18 Apr 2017

[Blog] Stream Latency

Hi readers, as promised by Balder, this blog post will be about latency.

When streaming live footage, latency is the amount of time that passes between what happens on camera, and the time that it is shown on the stream where it is watched. And while there are cases where artificial latency is induced into the stream to allow for error correction and selecting the right camera to display at the correct time, in general you want your latency to be as small as possible. Apart from this artificial latency, I will cover some major causes of latency encountered when handling live streaming, and the available options for reduction of latency in these steps.

The three main categories where latency is introduced are the following:

Encoding latency

The encoding step is the first in the process when we follow our live footage from the camera towards the viewer. Due to the wide availability of playback capabilities, H.264 is the most common used codec to encode video for consumer-grade streams, and I will therefore mostly focus on this codec.

While encoders are becoming faster at a rapid pace, the basic settings for most of them are geared towards optimization for VoD assets. To reduce size on disk, and through this reduce the bandwidth needed to stream over a network, most encoders will generate an in-memory buffer of several packets before sending out any. The codec allows for referencing frames both before and after the current for its data, which allows for better compression, as when the internal buffer is large enough, the encoder can pick which frames to reference in order to obtain the smallest set of relative differences to obtain it. Turning off the option for these so-called bi-predictive frames, or B-frames as they are commonly called, decreases latency in exchange for a somewhat higher bandwidth requirement.

The next bottleneck that can be handled in the encoding step is the keyframe interval. When using a codec based on references between frames, sending a 'complete' set of data on a regular interval helps with decreasing the bandwidth necessary, and is therefore employed widely when switching between different camera's on live streams. It is easily overlooked however, that these keyframe intervals also affect the latency on a large scale, as new viewers can not start viewing the stream unless they have received such a full frame — they have no data to base the different references on before this keyframe. This either causes new viewers to have to wait for the stream to be viewable, or, more often, causes new viewers to be delayed by a couple of seconds, merely because this was the latest available keyframe at the time they start viewing.

Playback latency

The protocol used both to the server hosting the stream and from the server to the viewers has a large amount of control over the latency in the entire process. With many vendors switching towards segment based protocols in order to allow for using widely available caching techniques, the requirement to buffer an entire segment before being able to send it to the viewer is introduced. In order to evade bandwidth overhead, these segments are usually multiple seconds in length, but even when considering smaller segment sizes, the different buffering regulations for these protocols and the players capable of displaying them causes an indeterminate factor of latency in the entire process.

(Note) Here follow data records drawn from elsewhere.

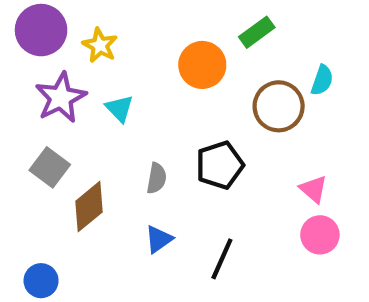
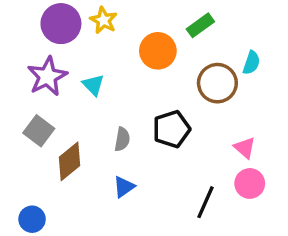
purple circle: (41, 30) -> (61, 24), moved
yellow star: (100, 45) -> (103, 20), moved
black line: (222, 259) -> (205, 202), moved

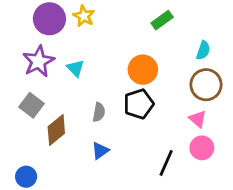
orange circle: (158, 51) -> (143, 70), moved
brown circle: (217, 83) -> (206, 85), moved

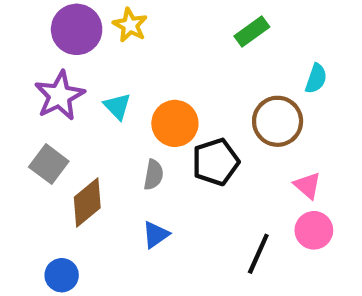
orange circle: (143, 70) -> (175, 123), moved
brown circle: (206, 85) -> (278, 121), moved
blue circle: (26, 177) -> (62, 275), moved

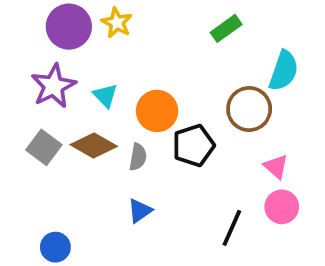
cyan semicircle: (316, 79) -> (284, 71), size x1.5
brown diamond: (87, 203) -> (94, 145), moved, turned 69

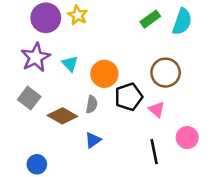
cyan semicircle: (284, 71) -> (182, 22), moved
brown diamond: (94, 145) -> (62, 116), moved
pink triangle: (276, 167) -> (157, 110), moved
black line: (232, 228) -> (154, 152), turned -35

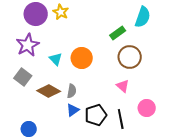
green rectangle: (150, 19) -> (118, 33), moved
cyan triangle: (70, 64) -> (56, 59), moved
black pentagon: (129, 97) -> (96, 115), moved
gray semicircle: (92, 104) -> (72, 91), moved

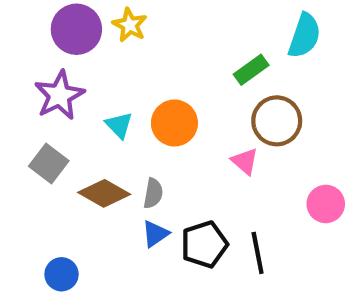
pink triangle: (123, 86) -> (245, 161), moved
pink circle: (147, 108) -> (326, 204), moved

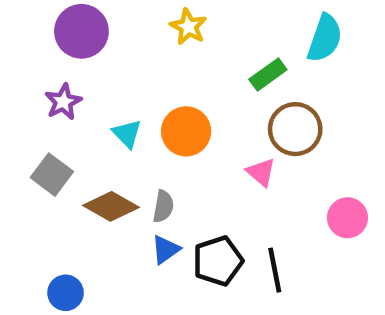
yellow star: (130, 25) -> (188, 27), moved
purple star: (59, 95) -> (63, 102), size x0.7

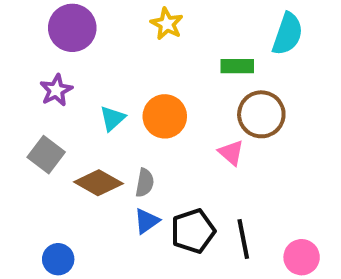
green rectangle: (268, 75) -> (237, 66), turned 36
cyan triangle: (127, 134) -> (112, 118), turned 32
pink circle: (347, 218) -> (302, 257), moved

While the most effective method of decreasing the latency introduced here is to avoid the use of these protocols where possible, on some platforms using segmented protocols is the only option available. In these cases, setting the correct segment size along with tweaking the keyframe interval is the best method to reduce the latency as much as possible. This segment size is configurable through the API in MistServer; even mid-stream if required.

Processing latency

Any processing done on the machine serving the streams introduces latency as well, though often to increase the functionality of your stream. A transmuxing system, for example, processes the incoming streams into the various different protocols needed to support all viewers, and to this purpose must maintain an internal buffer of some size in order to facilitate this. Within MistServer, this buffer is configurable through the API.

On top of this, for various protocols, MistServer employs some tricks to keep the stream as live as possible. To do this we monitor the current state of each viewer, and skip ahead in the live stream when they are falling behind. This ensures that your viewers observe as little latency as possible, regardless of their available bandwidth.

In the near future, the next release of MistServer will contain a rework of the internal communication system, removing the need to wait between data becoming available on the server itself, and the data being available for transmuxing to the outputs, reducing the total server latency introduced even further.

Our next post will be by Jaron, providing a deep technical understanding of our trigger system and the underlying processes behind it.

— Erik